Nobody could find a reply to that — if one were possible.

The Diamond Wager

I

I always knew West was eccentric.

Ever since the days of our youth, in various universities — for we seemed destined to follow each other about the globe — I had known Alexander West to be a person of the most bizarre, though not unattractive, personality: At Heidelberg, where he renounced water as a beverage; at Pisa, where he affected a one-piece garment for months; at the Sorbonne, where he consorted with the most notorious characters, boasting an acquaintance with Le Grand Raoul, an unspeakable ruffian of La Villette.

And in later life, when we met in Constantinople, where West was American minister, I found that his idiosyncrasies were common topics in the diplomatic corps. In the then Turkish capital I naturally dined with West at the Legation, and except for his pointed beard and Prussian mustache being somewhat more gray, I found him the same tall, courtly figure, with a keen brown eye and the hands of generations, an aristocrat.

But his eccentricities were then of more refined fantasy. No more baths in snow, no more beer orgies, no more Libyan negroes opening the door, no more strange diets. At the Legation, West specialized in rugs and gems. He had a museum in carpets. He had even abandoned his old practice of having the valet call him every morning at eight o’clock with a gramophone record.

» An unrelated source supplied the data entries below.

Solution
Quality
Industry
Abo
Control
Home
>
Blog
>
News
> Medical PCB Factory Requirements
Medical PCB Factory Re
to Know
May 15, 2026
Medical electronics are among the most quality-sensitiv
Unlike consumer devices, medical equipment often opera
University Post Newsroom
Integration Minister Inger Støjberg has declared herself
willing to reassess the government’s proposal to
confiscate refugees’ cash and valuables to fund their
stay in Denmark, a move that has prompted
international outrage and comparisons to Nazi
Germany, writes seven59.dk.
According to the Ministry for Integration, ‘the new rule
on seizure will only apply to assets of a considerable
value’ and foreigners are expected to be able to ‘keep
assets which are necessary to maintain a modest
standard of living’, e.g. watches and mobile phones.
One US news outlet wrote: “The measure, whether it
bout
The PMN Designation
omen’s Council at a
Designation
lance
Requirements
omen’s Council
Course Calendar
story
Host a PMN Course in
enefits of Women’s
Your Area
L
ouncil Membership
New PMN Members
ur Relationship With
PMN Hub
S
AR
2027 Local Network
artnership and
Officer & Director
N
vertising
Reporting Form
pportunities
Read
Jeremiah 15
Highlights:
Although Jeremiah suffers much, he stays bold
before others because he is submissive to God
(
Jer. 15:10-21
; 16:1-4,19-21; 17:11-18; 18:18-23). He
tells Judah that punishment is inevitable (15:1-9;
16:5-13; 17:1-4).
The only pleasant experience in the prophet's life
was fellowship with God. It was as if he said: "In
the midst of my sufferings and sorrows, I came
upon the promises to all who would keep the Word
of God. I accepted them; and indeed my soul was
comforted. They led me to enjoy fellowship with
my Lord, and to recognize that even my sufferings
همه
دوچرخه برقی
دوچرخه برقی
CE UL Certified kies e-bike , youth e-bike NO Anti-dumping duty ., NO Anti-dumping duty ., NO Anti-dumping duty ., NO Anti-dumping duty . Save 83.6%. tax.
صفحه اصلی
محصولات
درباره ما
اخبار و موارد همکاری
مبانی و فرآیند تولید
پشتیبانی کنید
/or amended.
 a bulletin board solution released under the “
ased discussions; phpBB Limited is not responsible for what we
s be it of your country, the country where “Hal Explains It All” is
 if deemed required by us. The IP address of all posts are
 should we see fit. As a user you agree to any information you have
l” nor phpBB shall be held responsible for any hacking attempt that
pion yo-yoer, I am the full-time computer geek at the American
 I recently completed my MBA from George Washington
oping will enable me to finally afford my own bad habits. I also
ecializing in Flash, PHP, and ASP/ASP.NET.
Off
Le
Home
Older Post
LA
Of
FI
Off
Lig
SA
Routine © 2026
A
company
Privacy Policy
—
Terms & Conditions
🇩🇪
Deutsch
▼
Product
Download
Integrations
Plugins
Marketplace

I left the Legation thinking West had reformed. “Rugs and precious stones,” I reflected; “that’s such a banal combination for West.” Although I did recall that he had told me he was doing something strange with a boat on the Bosporus; but I neglected to inquire about the details. It was something in connection with work, as he had said, “Everybody has a pleasure boat; I have a work boat, where I can be alone.” But that is all I retained concerning this freak of his mind.

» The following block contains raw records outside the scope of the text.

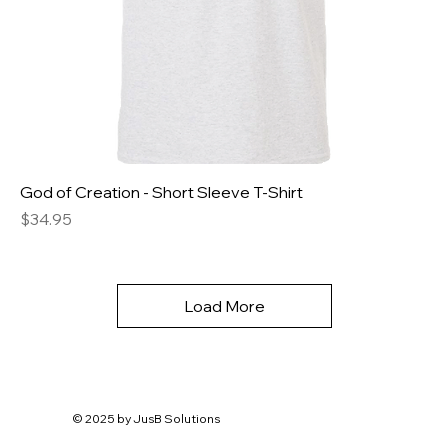
God of Creation - Short Sleeve T-Shirt
Price
$34.95
Load More
© 2025 by
JusB Solutions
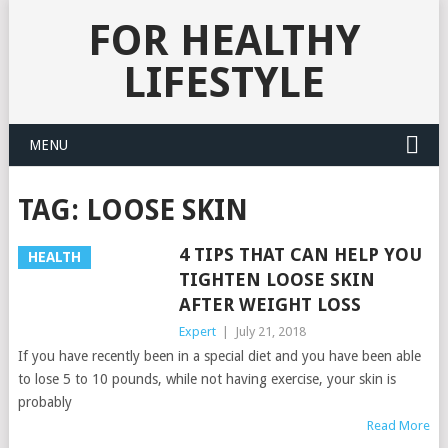
FOR HEALTHY
LIFESTYLE
MENU
TAG:
LOOSE SKIN
4 TIPS THAT CAN HELP YOU
HEALTH
TIGHTEN LOOSE SKIN
AFTER WEIGHT LOSS
Expert
|
July 21, 2018
If you have recently been in a special diet and you have been able
to lose 5 to 10 pounds, while not having exercise, your skin is
probably
Read More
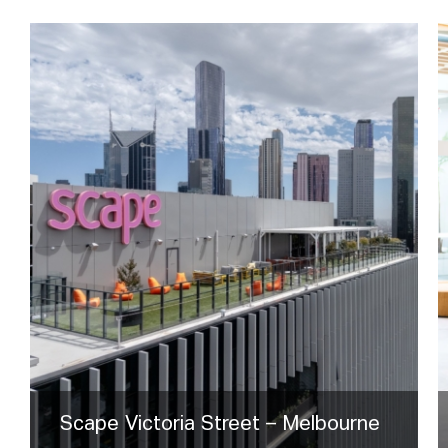
Scape Victoria Street – Melbourne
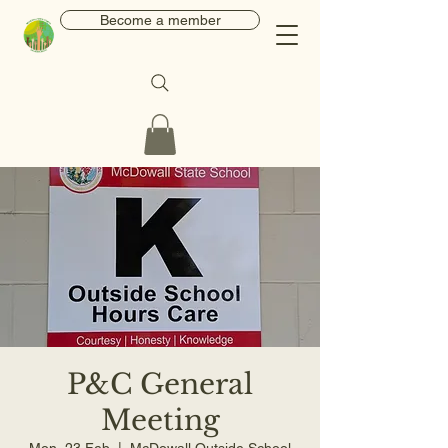
Become a member
P&C General
Meeting
Mon, 23 Feb
  |  
McDowall Outside School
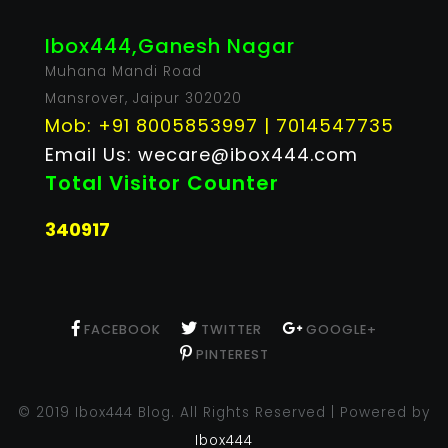
Ibox444,Ganesh Nagar
Muhana Mandi Road
Mansrover, Jaipur 302020
Mob: +91 8005853997 | 7014547735
Email Us: wecare@ibox444.com
Total Visitor Counter
340917
FACEBOOK
TWITTER
GOOGLE+
PINTEREST
© 2019 Ibox444 Blog. All Rights Reserved | Powered by
Ibox444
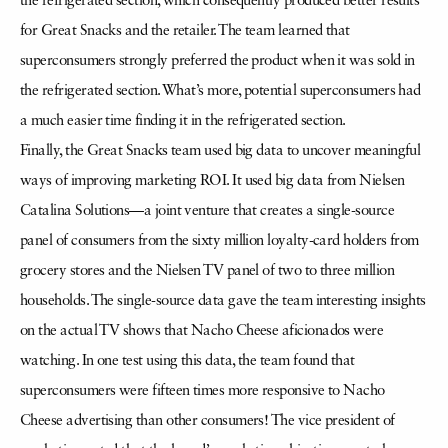
the refrigerated section, which consequently produced better results
for Great Snacks and the retailer. The team learned that
superconsumers strongly preferred the product when it was sold in
the refrigerated section. What’s more, potential superconsumers had
a much easier time finding it in the refrigerated section.
Finally, the Great Snacks team used big data to uncover meaningful
ways of improving marketing ROI. It used big data from Nielsen
Catalina Solutions—a joint venture that creates a single-source
panel of consumers from the sixty million loyalty-card holders from
grocery stores and the Nielsen TV panel of two to three million
households. The single-source data gave the team interesting insights
on the actual TV shows that Nacho Cheese aficionados were
watching. In one test using this data, the team found that
superconsumers were fifteen times more responsive to Nacho
Cheese advertising than other consumers! The vice president of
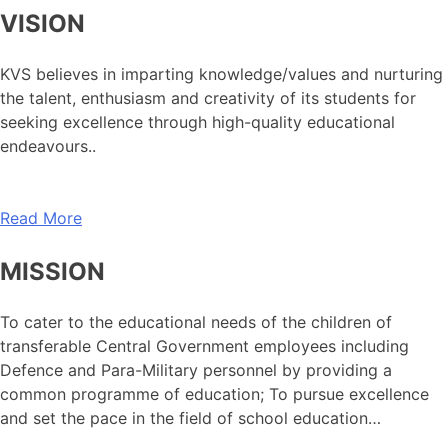
VISION
KVS believes in imparting knowledge/values and nurturing
the talent, enthusiasm and creativity of its students for
seeking excellence through high-quality educational
endeavours..
Read More
MISSION
To cater to the educational needs of the children of
transferable Central Government employees including
Defence and Para-Military personnel by providing a
common programme of education; To pursue excellence
and set the pace in the field of school education…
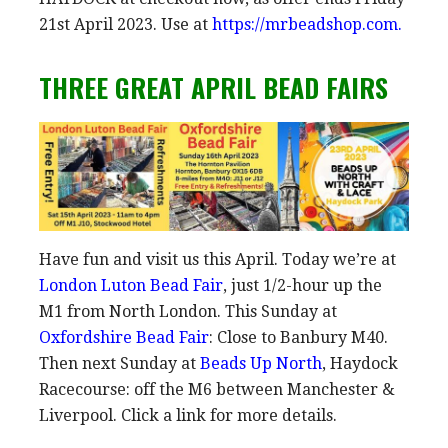
21st April 2023. Use at
https://mrbeadshop.com.
THREE GREAT APRIL BEAD FAIRS
Have fun and visit us this April. Today we’re at
London Luton Bead Fair
, just 1/2-hour up the
M1 from North London. This Sunday at
Oxfordshire Bead Fair
: Close to Banbury M40.
Then next Sunday at
Beads Up North
, Haydock
Racecourse: off the M6 between Manchester &
Liverpool. Click a link for more details.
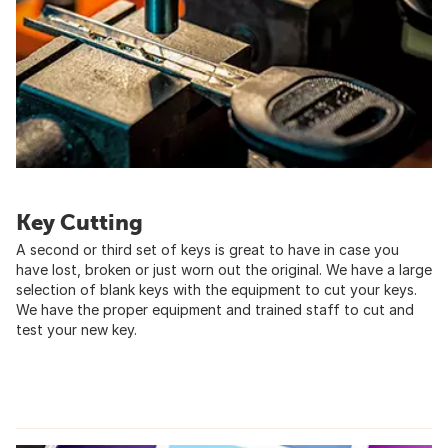
Key Cutting
A second or third set of keys is great to have in case you
have lost, broken or just worn out the original. We have a large
selection of blank keys with the equipment to cut your keys.
We have the proper equipment and trained staff to cut and
test your new key.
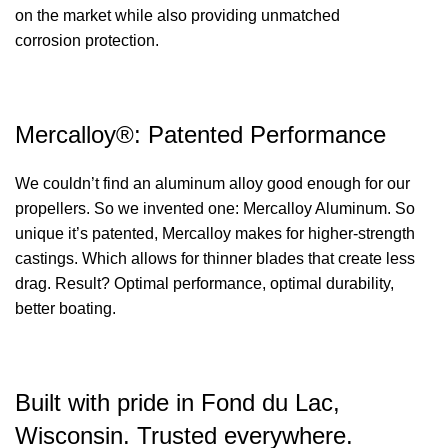
on the market while also providing unmatched
corrosion protection.
Mercalloy®: Patented Performance
We couldn’t find an aluminum alloy good enough for our
propellers. So we invented one: Mercalloy Aluminum. So
unique it’s patented, Mercalloy makes for higher-strength
castings. Which allows for thinner blades that create less
drag. Result? Optimal performance, optimal durability,
better boating.
Built with pride in Fond du Lac,
Wisconsin. Trusted everywhere.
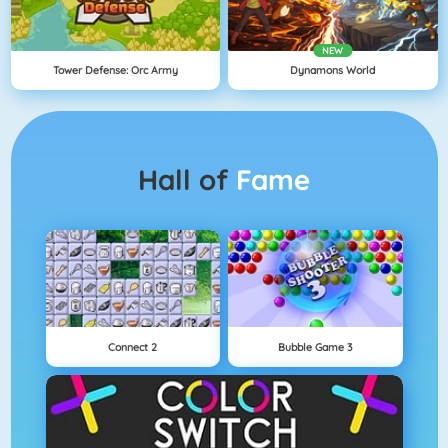
NEW
Tower Defense: Orc Army
Dynamons World
Hall of
Fame
Connect 2
Bubble Game 3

It was some years later, however, when West had retired from diplomacy, that he turned up in my Paris apartment, a little grayer, straight and keen as usual, but with his beard a trifle less pointed — and, let’s say, a trifle less distinguished-looking. He looked more the successful business man than the traditional diplomat. It was a cold, blustery night, so I bade West sit down by my fire and tell me of his adventures; for I knew he had not been idle since leaving Constantinople.

“No, I am not doing anything,” he answered, after a pause, in reply to my question as to his present activities. “Just resting and laughing to myself over a little prank I played on a friend.”

“Oho!” I declared; “so you’re going in for pranks now.”

He laughed heartily. I could hardly see West as a practical joker. That was one thing out of his line. As he held his long, thin hands together, I noticed an exceptionally fine diamond ring on his left hand. It was of an unusual luster, deep set in gold, flush with the cutting. His quick eye caught me looking at this ornament. As I recall, West had never affected jewelry of any kind.

“Oh, yes, you are wondering about this,” he said, gazing into the crystal. “Fine yellow diamond; not so rare, but unusual, set in gold, which they are not wearing any longer. A little present.” He repeated blandly, after a pause, “A little present for stealing.”